Auteur : Alexis Poulin
Source : site Le Monde Moderne
16 décembre 2019

Ce dont j’ai été témoin ces derniers mois est sidérant. J’ai vu le petit peuple, habitué à la résignation et à l’invisibilité, relever la tête et oser se montrer, en défilant dans les beaux quartiers de la capitale pour réclamer la justice sociale et la fin de l’obscénité d’un monde ou le gavage des ultra-riches est érigé en dogme, tandis que la masse silencieuse paie leur incurie par l’impôt.

J’ai vu un pouvoir démocratique tenté par l’autoritarisme, au point de mutiler sans compter ses citoyens libres, manifestants qui ont eu l’outrecuidance de vouloir protester contre une politique du néo-management public cynique et destructrice du bien commun.
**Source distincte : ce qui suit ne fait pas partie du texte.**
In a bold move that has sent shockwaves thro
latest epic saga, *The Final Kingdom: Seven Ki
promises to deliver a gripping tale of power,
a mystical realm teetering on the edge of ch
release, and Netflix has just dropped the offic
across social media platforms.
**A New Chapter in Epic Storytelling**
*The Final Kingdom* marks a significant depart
Et le plus sidérant fut sans doute le silence radio des grands médias, pendant des semaines, n’osant pas montrer les violences policières et dénoncer ce qu’il convient d’appeler une dérive autoritaire et une instrumentalisation de la police de la République. Il a fallu le travail de recensement acharné du journaliste David Dufresne pour arriver à faire bouger les lignes, sans pour autant accélérer les enquêtes de l’IGPN sur les cas de violences des forces de l’ordre.
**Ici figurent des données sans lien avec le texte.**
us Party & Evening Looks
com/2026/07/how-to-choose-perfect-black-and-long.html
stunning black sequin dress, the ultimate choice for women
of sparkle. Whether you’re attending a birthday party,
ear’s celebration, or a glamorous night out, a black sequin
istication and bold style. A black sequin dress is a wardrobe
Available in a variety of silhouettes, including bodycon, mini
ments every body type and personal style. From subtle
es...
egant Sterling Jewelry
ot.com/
Pire encore, j’ai cru naïvement que cette débauche de violence d’Etat disqualifiait à jamais le locataire de l’Elysée dans son rôle de garant des institutions. Il n’en fut rien. Au silence médiatique, se substitua l’apathie, la riposte d’un pouvoir fantôme par le mensonge et le déni et l’acceptation de la masse silencieuse, certains justifiant la violence, d’autres l’acceptant sans broncher.

Tandis que le coup de poker de LREM ne tient qu’à un savant calcul basé sur l’abstention et le peu de votants, la majorité des français n’a pas désavoué Emmanuel Macron lors des élections européennes. Seul compte le résultat et la petite défaite de LREM derrière le RN fut maquillée en victoire, presque en plébiscite, autorisant le gouvernement a accélérer les réformes et continuer de maltraiter un pays au bord de la crise de nerf.
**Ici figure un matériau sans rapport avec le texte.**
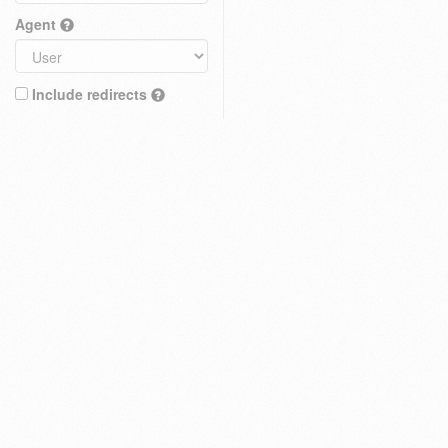
Agent
Include redirects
A la violence physique des LBD, des grenades et des matraques, s’additionna la violence des discours du mépris et de l’indécence. Ni le président, ni le Premier ministre, ni les ministres n’ont eu un mot d’excuses ou un regret pour les dérives constatées. De pardon, il n’y aura pas, ni pour les condamnés trop nombreux, ni pour les mutilés à vie, ni pour les morts.

Le mépris et le règne de la peur comme seules réponses à une crise sociale majeure, voilà le projet révolutionnaire d’Emmanuel Macron.

Rien de bon ne viendra de la suite de ce quinquennat, voué à la vente à la découpe des services et des biens publics et à l’application scolaire des théories fumeuses du néo management, rendant les citoyens acculturés et tout entiers occupés à se rendre le plus performant possible, par peur d’un système de déclassement instauré dès l’école primaire.

Nous vivons une période révolutionnaire, un changement d’époque où l’algorithme va remplacer la pensée humaine et où la gestion des chiffres se substitut à l’interaction des corps. Les gilets jaunes seront peut être analysés a posteriori comme le dernier sursaut d’humanité dans une France du futur gouvernée par les machines et les comptables de la dette.

Dès le début du mouvement, ces invisibles en colère ont été traités de tous les noms :  « poujadistes », « fascistes » et « antisémites », râleurs archaïques qui ne comprennent rien à la modernité que les télévangélistes du progrès leur vendent au quotidien, à coup de mensonge et de presse people. Ils étaient le grain de sable dans la belle machine néolibérale, broyeuse de destins et de temps libre.

L’instauration d’un monde de la lutte fratricide de tous contre tous par soucis de performance économique s’est trouvée confrontée à la masse inconsciente des oubliés, pire, des refuzniks, ceux-là pour qui la promesse d’avenir radieux équivaut sans détour à un déclassement sans retour.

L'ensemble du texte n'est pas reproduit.